== Data excerpts ==
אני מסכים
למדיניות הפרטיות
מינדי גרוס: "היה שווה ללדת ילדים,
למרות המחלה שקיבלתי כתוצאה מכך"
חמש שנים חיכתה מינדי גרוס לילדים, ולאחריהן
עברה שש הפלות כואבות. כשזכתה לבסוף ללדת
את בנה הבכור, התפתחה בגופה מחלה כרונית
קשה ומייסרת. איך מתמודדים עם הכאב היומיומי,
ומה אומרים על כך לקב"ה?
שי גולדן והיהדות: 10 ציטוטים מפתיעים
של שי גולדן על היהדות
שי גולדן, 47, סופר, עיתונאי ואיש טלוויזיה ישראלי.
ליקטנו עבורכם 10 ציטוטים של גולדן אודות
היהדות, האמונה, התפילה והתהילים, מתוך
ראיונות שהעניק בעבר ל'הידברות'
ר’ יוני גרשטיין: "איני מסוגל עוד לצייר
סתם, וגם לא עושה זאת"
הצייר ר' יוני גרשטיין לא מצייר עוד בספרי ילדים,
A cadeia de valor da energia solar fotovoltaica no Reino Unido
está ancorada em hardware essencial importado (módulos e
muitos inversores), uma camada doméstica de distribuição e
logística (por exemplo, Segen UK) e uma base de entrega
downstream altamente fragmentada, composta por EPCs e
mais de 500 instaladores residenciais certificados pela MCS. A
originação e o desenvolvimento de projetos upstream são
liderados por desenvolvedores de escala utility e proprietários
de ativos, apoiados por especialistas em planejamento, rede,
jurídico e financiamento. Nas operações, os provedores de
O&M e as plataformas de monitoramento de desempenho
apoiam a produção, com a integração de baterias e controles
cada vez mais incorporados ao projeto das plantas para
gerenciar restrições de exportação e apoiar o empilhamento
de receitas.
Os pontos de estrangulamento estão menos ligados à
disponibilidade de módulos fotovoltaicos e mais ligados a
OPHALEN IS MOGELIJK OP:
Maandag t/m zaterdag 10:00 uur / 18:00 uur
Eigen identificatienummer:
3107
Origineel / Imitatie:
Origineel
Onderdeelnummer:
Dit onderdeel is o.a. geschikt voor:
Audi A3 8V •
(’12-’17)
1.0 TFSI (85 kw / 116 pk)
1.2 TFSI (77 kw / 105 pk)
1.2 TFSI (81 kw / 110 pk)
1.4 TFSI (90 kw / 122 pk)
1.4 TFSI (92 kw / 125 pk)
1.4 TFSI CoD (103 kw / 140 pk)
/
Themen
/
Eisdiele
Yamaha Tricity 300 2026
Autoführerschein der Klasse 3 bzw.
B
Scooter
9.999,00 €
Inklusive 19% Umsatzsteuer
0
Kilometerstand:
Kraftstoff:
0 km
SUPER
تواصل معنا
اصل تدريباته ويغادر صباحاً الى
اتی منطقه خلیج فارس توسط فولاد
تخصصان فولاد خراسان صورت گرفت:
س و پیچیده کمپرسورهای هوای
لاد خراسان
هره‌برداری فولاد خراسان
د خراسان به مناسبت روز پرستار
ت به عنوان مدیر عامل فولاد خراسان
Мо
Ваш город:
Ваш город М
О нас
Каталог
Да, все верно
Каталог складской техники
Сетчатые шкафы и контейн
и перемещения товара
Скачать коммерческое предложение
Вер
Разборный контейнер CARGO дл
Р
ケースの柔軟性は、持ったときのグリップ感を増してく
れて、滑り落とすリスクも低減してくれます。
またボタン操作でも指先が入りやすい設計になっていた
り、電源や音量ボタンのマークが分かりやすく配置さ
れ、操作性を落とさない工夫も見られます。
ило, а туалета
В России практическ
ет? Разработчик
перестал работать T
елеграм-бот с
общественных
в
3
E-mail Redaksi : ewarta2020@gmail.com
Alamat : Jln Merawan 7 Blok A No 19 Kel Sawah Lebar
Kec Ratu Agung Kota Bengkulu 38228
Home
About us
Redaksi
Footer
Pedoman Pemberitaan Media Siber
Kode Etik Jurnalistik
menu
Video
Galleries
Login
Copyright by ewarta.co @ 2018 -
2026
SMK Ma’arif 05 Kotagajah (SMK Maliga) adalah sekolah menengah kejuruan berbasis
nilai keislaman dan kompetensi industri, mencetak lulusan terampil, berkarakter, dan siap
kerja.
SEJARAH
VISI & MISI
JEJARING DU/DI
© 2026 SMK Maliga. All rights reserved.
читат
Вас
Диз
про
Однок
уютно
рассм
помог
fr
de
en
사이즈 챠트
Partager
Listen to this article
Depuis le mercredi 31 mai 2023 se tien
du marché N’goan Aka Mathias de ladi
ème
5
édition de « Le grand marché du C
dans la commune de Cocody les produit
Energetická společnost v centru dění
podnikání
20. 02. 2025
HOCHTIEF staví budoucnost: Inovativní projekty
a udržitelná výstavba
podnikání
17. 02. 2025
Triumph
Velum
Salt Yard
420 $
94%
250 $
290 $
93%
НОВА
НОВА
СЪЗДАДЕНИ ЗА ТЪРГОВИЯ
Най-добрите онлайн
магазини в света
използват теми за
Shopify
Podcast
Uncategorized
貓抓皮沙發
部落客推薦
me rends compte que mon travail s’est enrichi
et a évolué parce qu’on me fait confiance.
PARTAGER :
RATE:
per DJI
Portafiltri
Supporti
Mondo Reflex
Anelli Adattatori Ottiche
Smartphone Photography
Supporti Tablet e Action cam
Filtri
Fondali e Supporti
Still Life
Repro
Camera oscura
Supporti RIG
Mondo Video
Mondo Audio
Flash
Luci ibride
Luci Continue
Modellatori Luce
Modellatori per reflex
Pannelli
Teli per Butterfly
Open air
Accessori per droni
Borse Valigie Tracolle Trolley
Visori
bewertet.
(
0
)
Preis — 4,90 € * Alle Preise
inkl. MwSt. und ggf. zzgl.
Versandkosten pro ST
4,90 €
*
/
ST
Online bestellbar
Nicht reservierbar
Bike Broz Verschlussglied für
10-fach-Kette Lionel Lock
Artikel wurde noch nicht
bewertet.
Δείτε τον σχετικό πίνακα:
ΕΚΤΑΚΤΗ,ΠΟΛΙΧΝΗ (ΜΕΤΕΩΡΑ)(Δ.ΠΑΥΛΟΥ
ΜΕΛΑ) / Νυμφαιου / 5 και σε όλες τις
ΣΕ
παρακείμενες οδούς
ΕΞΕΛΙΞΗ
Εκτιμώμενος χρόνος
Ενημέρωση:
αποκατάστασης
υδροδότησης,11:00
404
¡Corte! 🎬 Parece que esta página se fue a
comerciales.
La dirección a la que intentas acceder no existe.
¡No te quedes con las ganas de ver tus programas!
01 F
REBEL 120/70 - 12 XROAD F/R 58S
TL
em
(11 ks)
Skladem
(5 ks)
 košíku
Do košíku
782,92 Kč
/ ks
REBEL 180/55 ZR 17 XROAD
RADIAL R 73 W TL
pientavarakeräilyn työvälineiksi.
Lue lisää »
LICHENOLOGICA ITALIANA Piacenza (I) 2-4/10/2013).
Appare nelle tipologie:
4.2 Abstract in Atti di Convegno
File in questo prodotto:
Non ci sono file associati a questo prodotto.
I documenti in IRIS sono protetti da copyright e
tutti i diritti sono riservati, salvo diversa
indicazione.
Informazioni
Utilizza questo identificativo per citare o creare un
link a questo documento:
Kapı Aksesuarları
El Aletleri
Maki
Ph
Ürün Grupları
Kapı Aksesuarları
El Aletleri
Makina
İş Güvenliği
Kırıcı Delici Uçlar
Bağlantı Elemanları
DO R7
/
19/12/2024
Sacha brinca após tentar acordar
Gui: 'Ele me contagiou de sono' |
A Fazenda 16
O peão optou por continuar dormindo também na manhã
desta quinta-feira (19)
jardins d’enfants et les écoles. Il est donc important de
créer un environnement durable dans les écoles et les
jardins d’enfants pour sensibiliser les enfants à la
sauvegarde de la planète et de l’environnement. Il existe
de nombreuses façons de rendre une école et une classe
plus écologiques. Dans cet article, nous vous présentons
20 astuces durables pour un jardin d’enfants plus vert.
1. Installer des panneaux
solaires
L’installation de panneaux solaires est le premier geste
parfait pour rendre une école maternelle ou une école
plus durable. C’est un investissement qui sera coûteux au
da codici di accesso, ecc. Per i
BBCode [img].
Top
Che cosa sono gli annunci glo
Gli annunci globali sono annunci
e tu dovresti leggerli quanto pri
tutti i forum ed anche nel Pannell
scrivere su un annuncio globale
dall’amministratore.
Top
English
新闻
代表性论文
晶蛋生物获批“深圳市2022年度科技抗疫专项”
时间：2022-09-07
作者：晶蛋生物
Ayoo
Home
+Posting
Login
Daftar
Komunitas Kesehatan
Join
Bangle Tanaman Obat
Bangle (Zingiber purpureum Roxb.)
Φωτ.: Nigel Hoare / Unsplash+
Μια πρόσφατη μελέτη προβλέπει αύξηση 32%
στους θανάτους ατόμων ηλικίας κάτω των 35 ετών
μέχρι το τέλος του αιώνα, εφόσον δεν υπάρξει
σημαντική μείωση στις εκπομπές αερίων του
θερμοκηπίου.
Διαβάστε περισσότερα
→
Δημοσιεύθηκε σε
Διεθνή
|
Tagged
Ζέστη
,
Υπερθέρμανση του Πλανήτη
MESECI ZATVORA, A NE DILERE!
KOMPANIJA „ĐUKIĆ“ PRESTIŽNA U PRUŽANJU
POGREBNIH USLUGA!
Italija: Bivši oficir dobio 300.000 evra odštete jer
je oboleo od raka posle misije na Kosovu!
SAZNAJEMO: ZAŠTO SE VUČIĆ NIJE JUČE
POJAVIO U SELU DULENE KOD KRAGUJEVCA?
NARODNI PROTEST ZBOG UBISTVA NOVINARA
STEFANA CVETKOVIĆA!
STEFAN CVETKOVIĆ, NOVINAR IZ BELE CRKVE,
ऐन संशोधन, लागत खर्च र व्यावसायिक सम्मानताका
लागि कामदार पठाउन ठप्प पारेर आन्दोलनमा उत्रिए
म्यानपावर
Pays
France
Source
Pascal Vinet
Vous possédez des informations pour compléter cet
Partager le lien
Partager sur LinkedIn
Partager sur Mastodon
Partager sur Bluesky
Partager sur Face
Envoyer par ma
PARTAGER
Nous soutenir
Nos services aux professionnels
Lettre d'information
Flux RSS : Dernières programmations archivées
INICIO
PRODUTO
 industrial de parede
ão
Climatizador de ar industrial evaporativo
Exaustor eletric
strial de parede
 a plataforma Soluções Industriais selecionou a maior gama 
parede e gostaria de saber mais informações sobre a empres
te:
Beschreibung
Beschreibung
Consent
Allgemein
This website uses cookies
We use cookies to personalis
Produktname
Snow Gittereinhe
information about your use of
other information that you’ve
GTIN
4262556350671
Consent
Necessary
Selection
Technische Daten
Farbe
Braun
===
## What needs to be done
In the records above, some lines hold the word "solaires"; copy each such line.

## Result
solaires
L’installation de panneaux solaires est le premier geste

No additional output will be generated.